It's hard to know exactly what is in a package file, but it would certainly help. For some reason I have a gut feeling that these files may not be fully encrypted, but just compressed and signed. The signature, of course, need be some form of public/private key instead of a simple hash. I'd guess the signature to be within the 0x60-0xbf section within the header, or alternatively 0x100-0x13f. I'm prone to believe content starts at 0x140 as pointed to by the qword at 0x20.
Also, I believe you are correct and there is an eboot.bin although I am unsure if it is encrypted in the same style as the blu-ray disks, or if it is a regular signed exec. If it is in the style of blu-ray it'll need an encryption key somewhere, which I'd guess in the opposite section of the above 0x60/0x100 choices. Of course, there is some heavy guessing here.

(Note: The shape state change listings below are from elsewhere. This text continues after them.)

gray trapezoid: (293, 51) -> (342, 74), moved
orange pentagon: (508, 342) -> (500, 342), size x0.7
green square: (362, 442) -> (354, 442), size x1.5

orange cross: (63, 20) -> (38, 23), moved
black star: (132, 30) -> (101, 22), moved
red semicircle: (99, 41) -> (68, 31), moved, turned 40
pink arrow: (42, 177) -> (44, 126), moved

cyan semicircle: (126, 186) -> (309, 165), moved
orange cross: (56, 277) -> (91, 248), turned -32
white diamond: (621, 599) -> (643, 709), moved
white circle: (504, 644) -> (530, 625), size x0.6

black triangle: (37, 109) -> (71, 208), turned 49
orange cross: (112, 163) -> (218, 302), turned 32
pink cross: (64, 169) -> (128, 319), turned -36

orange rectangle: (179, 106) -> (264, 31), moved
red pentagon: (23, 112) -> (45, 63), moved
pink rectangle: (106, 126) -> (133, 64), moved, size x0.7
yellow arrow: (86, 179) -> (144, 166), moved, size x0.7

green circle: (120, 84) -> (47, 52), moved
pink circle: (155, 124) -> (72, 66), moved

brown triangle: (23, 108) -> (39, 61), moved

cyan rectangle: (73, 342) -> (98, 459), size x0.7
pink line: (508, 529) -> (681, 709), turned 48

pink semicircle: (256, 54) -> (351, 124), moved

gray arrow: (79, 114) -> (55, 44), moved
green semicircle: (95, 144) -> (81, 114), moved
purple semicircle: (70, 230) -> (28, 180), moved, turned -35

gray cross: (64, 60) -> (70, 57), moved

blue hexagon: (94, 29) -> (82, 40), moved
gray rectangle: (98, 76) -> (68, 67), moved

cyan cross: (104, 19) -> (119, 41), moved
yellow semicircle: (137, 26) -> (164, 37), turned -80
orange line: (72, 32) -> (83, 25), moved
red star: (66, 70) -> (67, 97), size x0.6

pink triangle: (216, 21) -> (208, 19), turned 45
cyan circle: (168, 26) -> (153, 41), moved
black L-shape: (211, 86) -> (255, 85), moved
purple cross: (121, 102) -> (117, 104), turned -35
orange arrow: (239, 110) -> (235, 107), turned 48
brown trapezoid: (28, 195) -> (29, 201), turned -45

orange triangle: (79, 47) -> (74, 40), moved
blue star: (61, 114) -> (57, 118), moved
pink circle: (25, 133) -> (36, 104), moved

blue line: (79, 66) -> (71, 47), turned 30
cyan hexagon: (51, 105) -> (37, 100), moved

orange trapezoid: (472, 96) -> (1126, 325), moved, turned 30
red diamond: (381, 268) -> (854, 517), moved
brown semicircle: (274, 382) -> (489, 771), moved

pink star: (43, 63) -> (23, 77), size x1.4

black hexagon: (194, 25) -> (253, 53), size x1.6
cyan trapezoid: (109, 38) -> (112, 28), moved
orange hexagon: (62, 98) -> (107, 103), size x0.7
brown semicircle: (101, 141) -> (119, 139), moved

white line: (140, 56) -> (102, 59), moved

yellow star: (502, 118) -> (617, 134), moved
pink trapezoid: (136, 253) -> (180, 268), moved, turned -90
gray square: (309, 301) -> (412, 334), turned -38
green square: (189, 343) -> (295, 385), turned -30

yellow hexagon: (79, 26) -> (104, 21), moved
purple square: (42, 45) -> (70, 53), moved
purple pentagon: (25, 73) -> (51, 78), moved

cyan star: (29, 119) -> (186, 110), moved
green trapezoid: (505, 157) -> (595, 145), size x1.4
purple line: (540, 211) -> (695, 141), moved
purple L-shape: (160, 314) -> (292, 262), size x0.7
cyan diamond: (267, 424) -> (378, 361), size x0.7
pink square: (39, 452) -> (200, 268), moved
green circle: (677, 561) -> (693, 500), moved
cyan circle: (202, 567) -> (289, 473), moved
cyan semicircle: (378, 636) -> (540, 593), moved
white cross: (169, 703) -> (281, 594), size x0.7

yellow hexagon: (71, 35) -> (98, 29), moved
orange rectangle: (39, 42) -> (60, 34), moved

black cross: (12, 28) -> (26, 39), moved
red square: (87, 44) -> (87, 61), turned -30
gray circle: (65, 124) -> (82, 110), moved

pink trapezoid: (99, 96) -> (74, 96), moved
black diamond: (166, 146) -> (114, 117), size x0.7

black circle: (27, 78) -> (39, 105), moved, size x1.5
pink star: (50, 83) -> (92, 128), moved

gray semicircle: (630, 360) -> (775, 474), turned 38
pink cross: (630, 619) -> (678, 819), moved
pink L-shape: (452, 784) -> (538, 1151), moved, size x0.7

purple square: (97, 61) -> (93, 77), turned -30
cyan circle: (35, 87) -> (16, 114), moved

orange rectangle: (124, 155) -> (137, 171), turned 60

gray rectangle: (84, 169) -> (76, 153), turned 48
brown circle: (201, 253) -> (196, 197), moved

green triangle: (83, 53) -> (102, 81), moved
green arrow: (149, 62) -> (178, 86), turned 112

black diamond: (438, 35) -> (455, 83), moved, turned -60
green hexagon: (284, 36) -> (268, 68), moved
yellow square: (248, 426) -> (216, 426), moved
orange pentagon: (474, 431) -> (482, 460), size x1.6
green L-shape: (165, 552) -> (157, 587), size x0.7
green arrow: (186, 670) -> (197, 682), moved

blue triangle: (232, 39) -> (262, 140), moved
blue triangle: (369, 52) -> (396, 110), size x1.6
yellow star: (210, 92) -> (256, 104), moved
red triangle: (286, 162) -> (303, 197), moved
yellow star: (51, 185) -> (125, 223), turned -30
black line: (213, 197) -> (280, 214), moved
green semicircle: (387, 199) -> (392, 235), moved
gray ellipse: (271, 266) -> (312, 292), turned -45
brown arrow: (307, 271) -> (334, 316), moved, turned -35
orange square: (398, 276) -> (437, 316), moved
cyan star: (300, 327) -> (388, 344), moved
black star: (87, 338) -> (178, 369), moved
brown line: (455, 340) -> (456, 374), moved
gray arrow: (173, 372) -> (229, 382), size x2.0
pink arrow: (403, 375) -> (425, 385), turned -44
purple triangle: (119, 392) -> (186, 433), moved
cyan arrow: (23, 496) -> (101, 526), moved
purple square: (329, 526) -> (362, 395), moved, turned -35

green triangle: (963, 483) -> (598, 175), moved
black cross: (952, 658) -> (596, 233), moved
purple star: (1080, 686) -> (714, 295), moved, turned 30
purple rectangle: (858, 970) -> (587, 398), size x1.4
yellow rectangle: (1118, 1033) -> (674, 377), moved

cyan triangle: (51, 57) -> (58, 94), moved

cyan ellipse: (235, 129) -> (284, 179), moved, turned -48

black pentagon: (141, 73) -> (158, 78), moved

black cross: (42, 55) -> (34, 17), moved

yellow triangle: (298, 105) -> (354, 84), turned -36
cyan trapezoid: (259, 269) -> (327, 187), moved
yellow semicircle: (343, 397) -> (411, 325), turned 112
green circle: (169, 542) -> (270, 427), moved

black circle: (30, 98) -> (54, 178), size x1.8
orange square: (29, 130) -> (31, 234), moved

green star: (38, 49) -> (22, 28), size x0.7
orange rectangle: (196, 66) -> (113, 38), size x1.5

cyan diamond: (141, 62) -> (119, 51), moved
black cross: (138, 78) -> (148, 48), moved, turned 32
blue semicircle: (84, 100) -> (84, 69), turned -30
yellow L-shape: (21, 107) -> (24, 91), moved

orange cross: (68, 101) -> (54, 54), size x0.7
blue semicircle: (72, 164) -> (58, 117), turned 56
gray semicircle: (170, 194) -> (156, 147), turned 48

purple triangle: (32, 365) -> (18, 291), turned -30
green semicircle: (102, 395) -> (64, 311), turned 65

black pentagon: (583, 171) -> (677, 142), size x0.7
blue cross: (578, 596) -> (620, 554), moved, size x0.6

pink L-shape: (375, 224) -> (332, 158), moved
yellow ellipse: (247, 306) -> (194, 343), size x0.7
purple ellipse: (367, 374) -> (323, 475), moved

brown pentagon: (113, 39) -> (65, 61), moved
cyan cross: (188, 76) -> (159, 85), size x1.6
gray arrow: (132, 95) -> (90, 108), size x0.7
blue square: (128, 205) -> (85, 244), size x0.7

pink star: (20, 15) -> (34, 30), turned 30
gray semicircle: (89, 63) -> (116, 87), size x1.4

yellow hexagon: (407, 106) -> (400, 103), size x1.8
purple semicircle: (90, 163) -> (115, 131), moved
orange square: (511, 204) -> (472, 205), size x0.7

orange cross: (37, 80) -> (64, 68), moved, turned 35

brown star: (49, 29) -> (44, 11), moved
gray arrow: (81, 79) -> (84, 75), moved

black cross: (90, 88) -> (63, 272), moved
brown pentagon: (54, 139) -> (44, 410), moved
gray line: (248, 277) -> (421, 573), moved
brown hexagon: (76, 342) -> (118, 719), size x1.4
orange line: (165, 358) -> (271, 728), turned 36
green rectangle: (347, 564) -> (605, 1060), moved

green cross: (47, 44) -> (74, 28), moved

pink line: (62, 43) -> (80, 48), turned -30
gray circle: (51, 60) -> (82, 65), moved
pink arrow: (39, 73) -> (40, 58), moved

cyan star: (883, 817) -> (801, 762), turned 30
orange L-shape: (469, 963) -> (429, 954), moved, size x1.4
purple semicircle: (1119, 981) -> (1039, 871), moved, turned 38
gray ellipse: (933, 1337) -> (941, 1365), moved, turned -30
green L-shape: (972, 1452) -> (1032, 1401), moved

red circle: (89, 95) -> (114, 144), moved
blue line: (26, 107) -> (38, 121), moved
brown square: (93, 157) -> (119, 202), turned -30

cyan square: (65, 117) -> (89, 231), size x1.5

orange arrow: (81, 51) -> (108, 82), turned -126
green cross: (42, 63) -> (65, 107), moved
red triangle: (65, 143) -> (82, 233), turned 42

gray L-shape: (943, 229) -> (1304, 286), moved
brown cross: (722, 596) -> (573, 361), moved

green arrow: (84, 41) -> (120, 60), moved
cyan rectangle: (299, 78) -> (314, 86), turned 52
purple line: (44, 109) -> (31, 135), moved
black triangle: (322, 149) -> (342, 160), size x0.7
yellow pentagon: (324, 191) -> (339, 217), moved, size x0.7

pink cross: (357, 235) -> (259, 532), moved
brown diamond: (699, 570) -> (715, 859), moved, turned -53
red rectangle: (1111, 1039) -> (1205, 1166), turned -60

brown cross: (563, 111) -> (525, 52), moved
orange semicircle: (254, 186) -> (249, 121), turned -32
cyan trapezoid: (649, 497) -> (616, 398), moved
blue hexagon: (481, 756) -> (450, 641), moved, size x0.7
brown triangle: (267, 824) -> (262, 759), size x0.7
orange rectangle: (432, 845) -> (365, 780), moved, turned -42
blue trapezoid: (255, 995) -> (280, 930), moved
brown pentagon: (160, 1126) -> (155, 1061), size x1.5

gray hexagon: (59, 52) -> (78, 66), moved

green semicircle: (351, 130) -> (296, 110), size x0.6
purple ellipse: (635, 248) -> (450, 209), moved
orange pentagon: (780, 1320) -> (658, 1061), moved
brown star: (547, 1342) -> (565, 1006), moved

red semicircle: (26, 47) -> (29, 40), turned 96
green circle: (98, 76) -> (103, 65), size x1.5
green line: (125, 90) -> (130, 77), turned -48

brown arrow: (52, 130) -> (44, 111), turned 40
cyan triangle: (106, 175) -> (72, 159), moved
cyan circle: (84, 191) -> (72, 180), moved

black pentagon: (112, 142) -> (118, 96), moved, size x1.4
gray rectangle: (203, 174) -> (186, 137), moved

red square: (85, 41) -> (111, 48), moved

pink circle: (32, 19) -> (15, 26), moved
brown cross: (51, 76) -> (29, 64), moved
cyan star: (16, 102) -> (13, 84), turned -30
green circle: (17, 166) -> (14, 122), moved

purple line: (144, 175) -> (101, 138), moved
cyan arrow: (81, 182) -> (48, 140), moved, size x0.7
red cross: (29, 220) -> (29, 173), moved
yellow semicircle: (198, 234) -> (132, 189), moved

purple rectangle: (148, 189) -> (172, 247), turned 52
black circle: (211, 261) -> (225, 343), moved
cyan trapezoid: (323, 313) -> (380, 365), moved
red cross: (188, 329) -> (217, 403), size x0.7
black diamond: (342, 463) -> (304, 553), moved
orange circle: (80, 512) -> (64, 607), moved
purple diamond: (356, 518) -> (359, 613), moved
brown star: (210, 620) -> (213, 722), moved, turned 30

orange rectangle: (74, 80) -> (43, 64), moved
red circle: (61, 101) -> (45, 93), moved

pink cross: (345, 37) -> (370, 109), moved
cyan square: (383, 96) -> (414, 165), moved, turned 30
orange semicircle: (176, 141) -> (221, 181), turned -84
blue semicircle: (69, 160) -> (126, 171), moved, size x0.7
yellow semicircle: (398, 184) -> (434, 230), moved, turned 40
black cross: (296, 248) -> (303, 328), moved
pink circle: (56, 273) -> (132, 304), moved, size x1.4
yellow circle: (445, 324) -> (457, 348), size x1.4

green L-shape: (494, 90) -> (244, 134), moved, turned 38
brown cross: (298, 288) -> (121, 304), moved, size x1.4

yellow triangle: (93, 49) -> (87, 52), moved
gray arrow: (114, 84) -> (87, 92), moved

With respect to known text (credits) will be hard to search for because of compression/encryption. I have no idea what algorithms have been applied. I haven't seen any text fragments that you would see on straight compression of a text file, which goes completely against my gut feeling above... unless it is a compression scheme using a bit stream and not a byte stream. Someone with PSP knowledge can probably give us some starting points on which compression and encryption algorithms to look at. I expect there will be some overlap.
It'd be useful if we could collect as many different versions of the same program to compare the headers to find things like region codes, for instance the differences between the same demo from the NA store and the JP store... You are welcome to check this out.
I have been thinking about hex editing values with one of the (small) working demos to figure out which regions can be changed before errors are triggered. It makes sense that some validation is stored in the file, as there appears to only be a single connection for demos (no additional credit card transactions.) Knowing what triggers the errors and what the different errors are may potentially be useful... You are more than welcome to try this too , but be warned it is tedious. The smaller the file the better.
To be honest though, I think we have better chances of attacking the encrypted/compressed licence agreement in the firmware update files. These files are tiny, and the plaintext isn't to hard to come by. It'd likely give insight to the PKG files, and the signed executables themselves.
It doesn't help that I am generally lazy, and a lot if not all of the above is really theory and guesses.